Total nationwide construction spending (seasonally adjusted) rose by 0.3% between October and November of 2002, according to a report by Daryl Delano, Reed Business Information’s Director of Economics. This marked the third straight month of increase following four months of decline.

02/03/2003


Total nationwide construction spending (seasonally adjusted) rose by 0.3% between October and November of 2002, according to a report by Daryl Delano, Reed Business Information’s Director of Economics. This marked the third straight month of increase following four months of decline.

Publicly funded construction was particularly strong during the month, rising 1.5%. But most categories of nonresidential privately funded work—for commercial and industrial buildings, as well as for telecommunications and utilities work—remained very weak.

The overall pace of construction spending for nonbuilding (heavy) construction projects increased by 1.1% from October to November, following a 1.9% decline the month before. The seasonally adjusted spending pace for the sub-sector of heavy construction—highways/bridge/tunnel work—rose 2.8% between October and November. But the November 2002 spending level was 1.2% lower than during November of 2001. Spending on water and sewer construction work fell by 1.1% during November, following a loss of similar size in October.

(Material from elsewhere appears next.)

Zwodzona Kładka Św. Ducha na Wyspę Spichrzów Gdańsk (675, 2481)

New residential building construction was up 5.7% during the first eleven months of 2002 when compared with the same period in 2001. Also during the same time frame, nonbuilding construction was up 0.7% from the year-earlier pace. However, the value of total (private and public) nonresidential building construction was 8.0% less through November of this past year than over the first eleven months of 2001.

Spending for office construction work declined again (-0.5%) between October and November. But both the retail (+0.6%) and hotel/motel (+2.2%) sectors of the commercial market managed to record gains for the second month in a row. Through the first eleven months of 2002, office building construction spending was running 27.9% behind the January-November 2001 total, and lodging construction spending was down by 28.8%. Retail building activity was down by 7.3% over the same period of comparison.

The industrial sector still gives no signs of an imminent rebound in construction activity. Total spending during November was down 1.4% from the October level, and the total value of manufacturing/warehouse construction work completed through the first eleven months of 2002 was worth 44.9% less than during January-November of 2001.